### WHAT IS NEEDED
Your task is to filter the entries and copy every line containing the string "评论和文件下载".

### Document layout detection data
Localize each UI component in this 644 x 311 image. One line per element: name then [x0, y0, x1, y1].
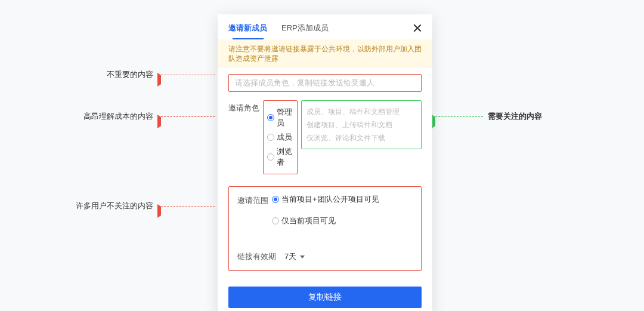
- chevron-down-icon: [300, 255, 305, 258]
- invite-role-label: 邀请角色: [228, 100, 263, 113]
- role-admin-desc: 成员、项目、稿件和文档管理: [306, 107, 416, 116]
- modal-tabs: 邀请新成员 ERP添加成员: [218, 14, 432, 39]
- link-expiry-row: 链接有效期 7天: [237, 251, 413, 262]
- close-icon[interactable]: [412, 23, 423, 33]
- role-viewer[interactable]: 浏览者: [267, 146, 293, 168]
- annotation-line: [158, 206, 215, 207]
- annotation-label: 许多用户不关注的内容: [76, 201, 153, 211]
- annotation-unimportant: 不重要的内容: [107, 69, 215, 80]
- role-hint-input[interactable]: 请选择成员角色，复制链接发送给受邀人: [228, 74, 422, 92]
- annotation-line: [429, 116, 483, 117]
- scope-row: 邀请范围 当前项目+团队公开项目可见 仅当前项目可见: [237, 194, 413, 226]
- annotation-attention: 需要关注的内容: [429, 111, 542, 122]
- radio-icon: [272, 217, 279, 224]
- annotation-label: 高昂理解成本的内容: [83, 111, 153, 122]
- radio-icon: [272, 196, 279, 203]
- tab-invite-new[interactable]: 邀请新成员: [228, 23, 267, 39]
- role-description-box: 成员、项目、稿件和文档管理 创建项目、上传稿件和文档 仅浏览、评论和文件下载: [301, 100, 422, 149]
- role-member[interactable]: 成员: [267, 132, 293, 143]
- warning-banner: 请注意不要将邀请链接暴露于公共环境，以防外部用户加入团队造成资产泄露: [218, 39, 432, 68]
- modal-footer: 复制链接: [218, 273, 432, 311]
- role-option-list: 管理员 成员 浏览者: [263, 100, 298, 174]
- radio-icon: [267, 114, 274, 121]
- annotation-line: [158, 75, 215, 75]
- invite-role-row: 邀请角色 管理员 成员 浏览者 成员、项目、稿件和文档管理 创建项目、上传稿件和…: [228, 100, 422, 174]
- scope-option-current[interactable]: 仅当前项目可见: [272, 215, 413, 226]
- scope-options: 当前项目+团队公开项目可见 仅当前项目可见: [272, 194, 413, 226]
- role-admin[interactable]: 管理员: [267, 107, 293, 128]
- link-expiry-label: 链接有效期: [237, 251, 276, 262]
- radio-icon: [267, 153, 274, 161]
- annotation-label: 需要关注的内容: [488, 111, 542, 122]
- invite-modal: 邀请新成员 ERP添加成员 请注意不要将邀请链接暴露于公共环境，以防外部用户加入…: [218, 14, 432, 311]
- annotation-ignored: 许多用户不关注的内容: [76, 201, 215, 211]
- scope-label: 邀请范围: [237, 194, 272, 206]
- annotation-line: [158, 116, 215, 117]
- annotation-label: 不重要的内容: [107, 69, 153, 80]
- modal-body: 请选择成员角色，复制链接发送给受邀人 邀请角色 管理员 成员 浏览者 成员、项目: [218, 68, 432, 273]
- copy-link-button[interactable]: 复制链接: [228, 287, 422, 308]
- role-viewer-desc: 仅浏览、评论和文件下载: [306, 133, 416, 143]
- link-expiry-select[interactable]: 7天: [284, 251, 305, 262]
- link-expiry-value: 7天: [284, 251, 296, 262]
- role-member-label: 成员: [277, 132, 292, 143]
- annotation-high-cost: 高昂理解成本的内容: [83, 111, 215, 122]
- scope-option-public-label: 当前项目+团队公开项目可见: [281, 194, 379, 205]
- scope-option-public[interactable]: 当前项目+团队公开项目可见: [272, 194, 413, 205]
- tab-erp-add[interactable]: ERP添加成员: [281, 23, 329, 39]
- role-viewer-label: 浏览者: [277, 146, 293, 168]
- radio-icon: [267, 134, 274, 141]
- invite-scope-box: 邀请范围 当前项目+团队公开项目可见 仅当前项目可见 链接有效期 7天: [228, 186, 422, 271]
- scope-option-current-label: 仅当前项目可见: [281, 215, 336, 226]
- role-admin-label: 管理员: [277, 107, 293, 128]
- role-member-desc: 创建项目、上传稿件和文档: [306, 120, 416, 130]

### OUTPUT BELOW
- role-description-box: 成员、项目、稿件和文档管理 创建项目、上传稿件和文档 仅浏览、评论和文件下载: [301, 100, 422, 149]
- role-viewer-desc: 仅浏览、评论和文件下载: [306, 133, 416, 143]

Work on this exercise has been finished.